Part I · Asset Classes · No. 07

Thoroughbred horses

A racing or breeding stable is the textbook §183 hobby-loss target. The horses are depreciable; the operations can be capital-intensive; the losses tend to accumulate before profit; and the IRS has decades of case law for evaluating which operations qualify as a bona fide trade or business.

The asset class in tax terms

Horses held in a bona fide racing or breeding business are depreciable tangible personal property under §168. The recovery period is three years for racehorses over two years old at placed-in-service date and seven years for younger racehorses and most breeding stock. Bonus depreciation under §168(k) has historically been available subject to the same phase-down schedule applying to other property — 20% for 2026.

Where the activity is not engaged in for profit, §183 limits deductions to gross income from the activity. The classification of a stable as trade-or-business versus hobby is the central federal tax question.

Acquisition

Purchase price is the depreciable basis (less any portion allocable to non-depreciable land, if a stable property is acquired). State sales tax on horse purchases varies; Kentucky exempts thoroughbred sales from sales tax under specific statutory provisions designed to support the Lexington-based industry.
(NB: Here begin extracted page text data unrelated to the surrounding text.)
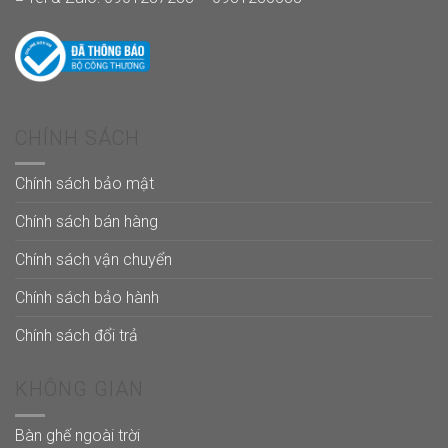
CHÍNH SÁCH
Chính sách bảo mật
Chính sách bán hàng
Chính sách vận chuyển
Chính sách bảo hành
Chính sách đổi trả
KHÔNG GIAN
Bàn ghế ngoài trời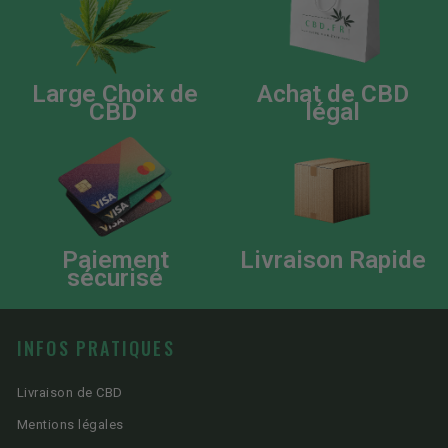
Large Choix de
Achat de CBD
CBD
légal
Paiement
Livraison Rapide
sécurisé
INFOS PRATIQUES
Livraison de CBD
Mentions légales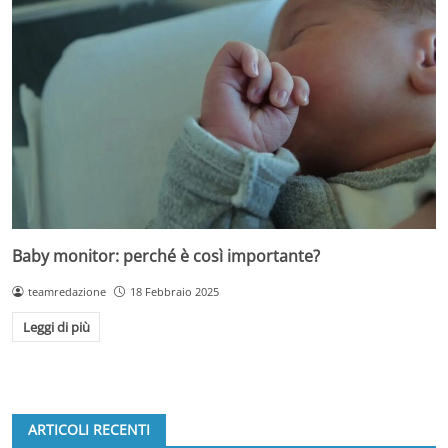
Baby monitor: perché è così importante?
teamredazione
18 Febbraio 2025
Leggi di più
ARTICOLI RECENTI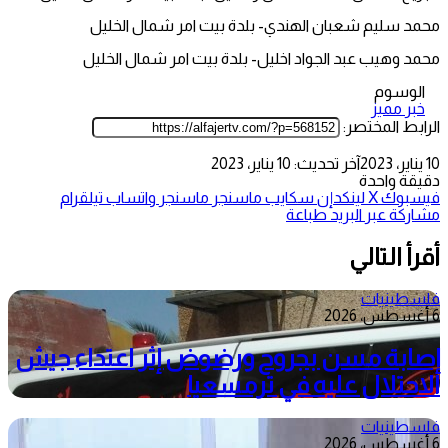
محمد سليم شعبان الهندي- بلدة بيت امر شمال الخليل
محمد وهيب عبد الجواد اخليل- بلدة بيت امر شمال الخليل
الوسوم
خبر مميز
الرابط المختصر:
10 يناير، 2023
آخر تحديث: 10 يناير، 2023
دقيقة واحدة
فيسبوك
‫X
لينكدإن
سكايب
ماسنجر
ماسنجر
واتساب
تيلقرام
مشاركة عبر البريد
طباعة
أقرأ التالي
فلسطينيات
6 أغسطس، 2026
إصابة مسن بجروح ورضوض إثر اعتداء جيش
الاحتلال عليه في ترمسعيا
فلسطينيات
6 أغسطس، 2026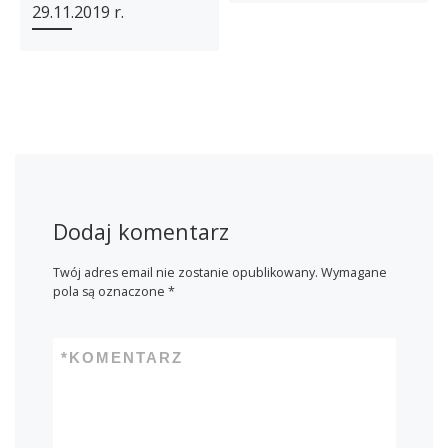
29.11.2019 r.
Dodaj komentarz
Twój adres email nie zostanie opublikowany.
Wymagane
pola są oznaczone
*
*
KOMENTARZ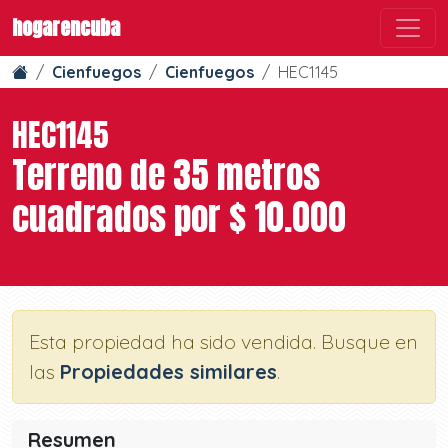
hogarencuba
Cienfuegos
Cienfuegos
HEC1145
HEC1145
Terreno de 35 metros
cuadrados por $ 10.000
Esta propiedad ha sido vendida. Busque en
las
Propiedades similares
.
Resumen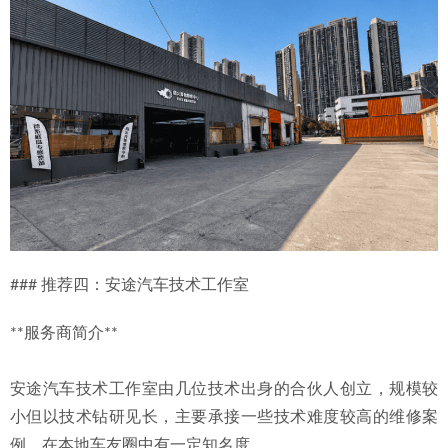
### 推荐四：安途汽车技术工作室
**服务商简介**
安途汽车技术工作室由几位技术出身的合伙人创立，规模较
小但以技术钻研见长，主要承接一些技术难度较高的维修案
例，在本地车友圈中有一定知名度。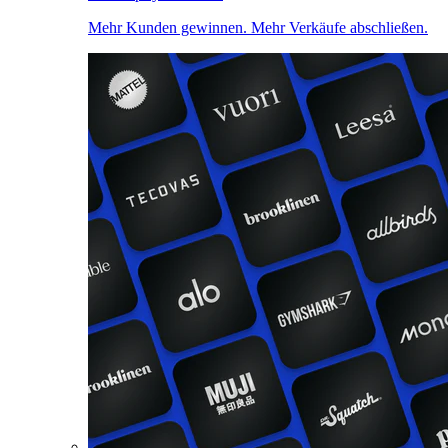
Mehr Kunden gewinnen. Mehr Verkäufe abschließen.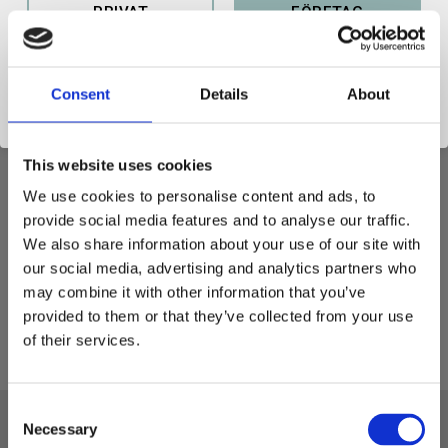
PRIVAT
FÖRETAG
Consent
Details
About
Gaffelställ - S45 2,5 ton - 
1200/1800
This website uses cookies
Bredd: 1200mm Gafflar:
1800mm
We use cookies to personalise content and ads, to
11 900
provide social media features and to analyse our traffic.
KR
We also share information about your use of our site with
2 pkt. i lager
our social media, advertising and analytics partners who
KÖP
may combine it with other information that you’ve
Lägg till i favoriter
provided to them or that they’ve collected from your use
of their services.
C
Necessary
o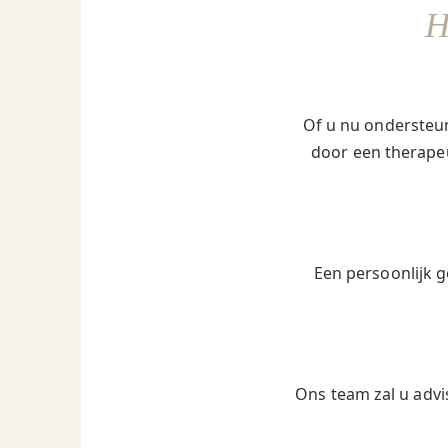
Of u nu ondersteun
door een therapeu
Een persoonlijk g
Ons team zal u advi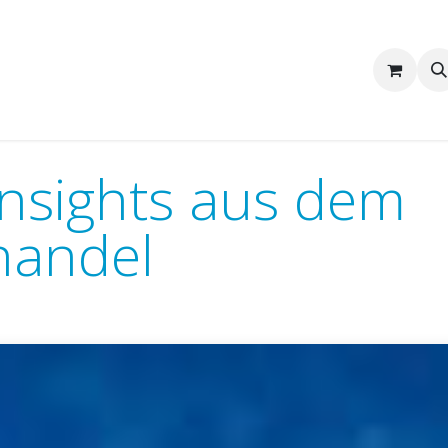
Wir sind Pakka
Firmenkunden
 Insights aus dem
handel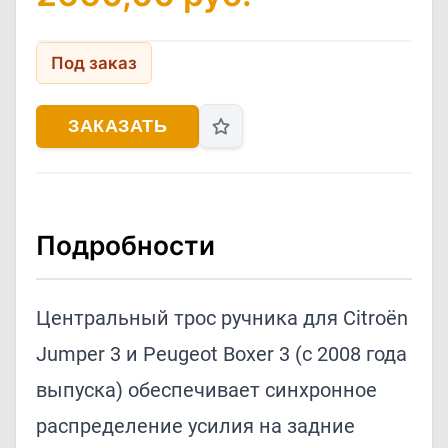
Под заказ
ЗАКАЗАТЬ
Подробности
Центральный трос ручника для Citroën
Jumper 3 и Peugeot Boxer 3 (с 2008 года
выпуска) обеспечивает синхронное
распределение усилия на задние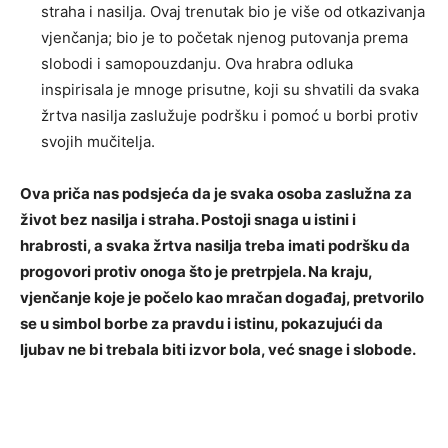
straha i nasilja.
Ovaj trenutak bio je više od otkazivanja
vjenčanja; bio je to početak njenog putovanja prema
slobodi i samopouzdanju. Ova hrabra odluka
inspirisala je mnoge prisutne, koji su shvatili da svaka
žrtva nasilja zaslužuje podršku i pomoć u borbi protiv
svojih mučitelja.
Ova priča nas podsjeća da je svaka osoba zaslužna za
život bez nasilja i straha. Postoji snaga u istini i
hrabrosti, a svaka žrtva nasilja treba imati podršku da
progovori protiv onoga što je pretrpjela. Na kraju,
vjenčanje koje je počelo kao mračan događaj, pretvorilo
se u simbol borbe za pravdu i istinu, pokazujući da
ljubav ne bi trebala biti izvor bola, već snage i slobode.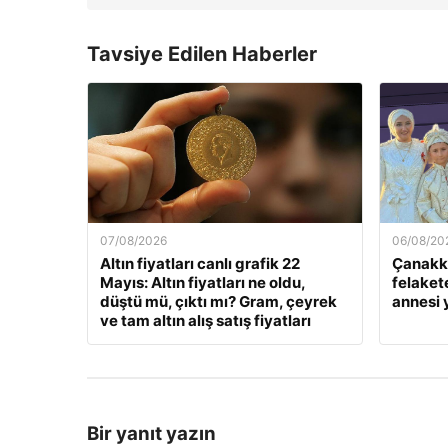
Tavsiye Edilen Haberler
07/08/2026
06/08/20
Altın fiyatları canlı grafik 22
Çanakka
Mayıs: Altın fiyatları ne oldu,
felaket
düştü mü, çıktı mı? Gram, çeyrek
annesi
ve tam altın alış satış fiyatları
Bir yanıt yazın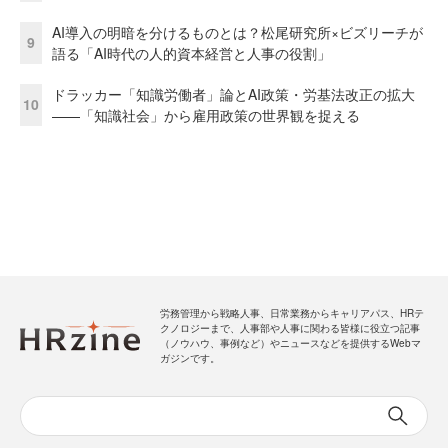
AI導入の明暗を分けるものとは？松尾研究所×ビズリーチが
9
語る「AI時代の人的資本経営と人事の役割」
ドラッカー「知識労働者」論とAI政策・労基法改正の拡大
10
——「知識社会」から雇用政策の世界観を捉える
労務管理から戦略人事、日常業務からキャリアパス、HRテ
クノロジーまで、人事部や人事に関わる皆様に役立つ記事
（ノウハウ、事例など）やニュースなどを提供するWebマ
ガジンです。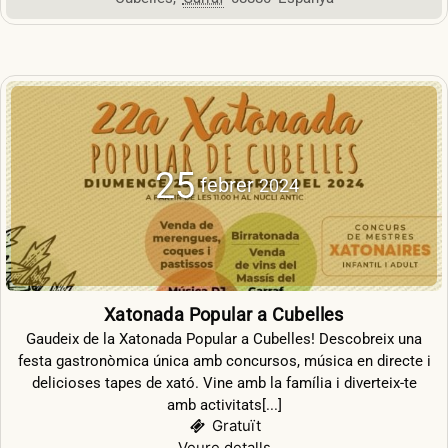
25
febrer
2024
Xatonada Popular a Cubelles
Gaudeix de la Xatonada Popular a Cubelles! Descobreix una
festa gastronòmica única amb concursos, música en directe i
delicioses tapes de xató. Vine amb la família i diverteix-te
amb activitats[...]
Gratuït
Veure detalls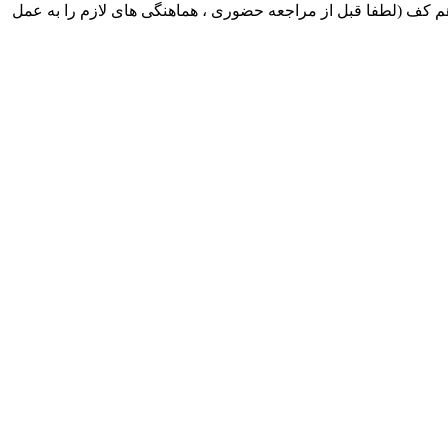
ک ایران بابکت : میدان حر . خ امام خمینی . خیابان کمالی . خیابان اسکندری جنوبی اول خیابان مرتضوی پلاک 8 طبقه هم کف (لطفا قبل از مراجعه حضوری ، هماهنگی های لازم را به عمل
New York imposes sales tax on within-state horse purchases.

Imported horses enter at zero MFN duty under HTS 0101.21. Quarantine and veterinary clearance are separate administrative costs.

Holding and operation

Operating costs are extensive: boarding, training, veterinary, farrier, insurance, breeding fees, transportation. Deductible as ordinary and necessary expenses under §162 to the extent the operation is a trade or business. §183 limits deductions where the activity is not engaged in for profit.

The §183 factor test is well-developed for horse operations:

The §183(d) presumption of profit motive — when an activity has profit in two of the past seven years — is extended to seven of nine years for horse-racing, training, showing, or breeding under §183(d), reflecting Congressional recognition of the industry's longer profit cycle.

Passive activity rules under §469 apply where the taxpayer does not materially participate. A racing stable owner who is not physically involved often falls into passive treatment, with losses limited to passive income.

Income from the asset

Racing purses, breeding fees (stallion stud fees, mare booking fees), and sales of yearling stock produce gross income. Self-employment tax exposure depends on the operator's role. Breeders' awards and state-bred premiums supplement ordinary income.

Disposition

Sale of a depreciable horse produces §1245 ordinary-income recapture to the extent of prior depreciation; gain in excess is §1231 capital. Sale through a public auction (Keeneland, Fasig-Tipton) is the standard channel. Like-kind exchange under §1031 is unavailable post-2017 amendment.

Gift and estate

Inclusion at fair market value; valuation by qualified equine appraiser using sales-comparison and pedigree-based methods. A breeding business may qualify for §6166 estate-tax deferral on the portion of the estate attributable to the active business interest. Special-use valuation under §2032A may apply to qualifying farm property held by closely held family operators.

Common structures

Audit and enforcement landscape

Horse operations are a perennial §183 audit focus. The Tax Court has decided extensive case law on horse-racing and -breeding hobby losses; many cases have turned on the absence of a business plan, the absence of separate accounting, and the personal-pleasure character of the activity. Successful business-character defenses require contemporaneous documentation of professional management, business reasoning for purchase decisions, and demonstrable effort to achieve profitability.

The IRS has from time to time launched coordinated examinations of horse-syndication partnerships. Promoter activity that markets the depreciation deductions as the principal economic feature has produced criminal and civil enforcement.

Jurisdictional notes

Primary Sources

  1. 26 U.S.C. §168(e)(3)(A)(i) (3-year MACRS for racehorses over 2 years).
  2. 26 U.S.C. §183 (hobby loss).
  3. 26 U.S.C. §183(d) (seven-of-nine-year safe harbor for horse activities).
  4. Treas. Reg. §1.183-2 (factors).
  5. 26 U.S.C. §469 (passive activity).
  6. 26 U.S.C. §6166 (estate-tax deferral for closely held business).
  7. Kentucky Revised Statutes ch. 139 (sales-tax exemptions for thoroughbreds).
  8. HTS 0101.21 (pure-bred horses, MFN free).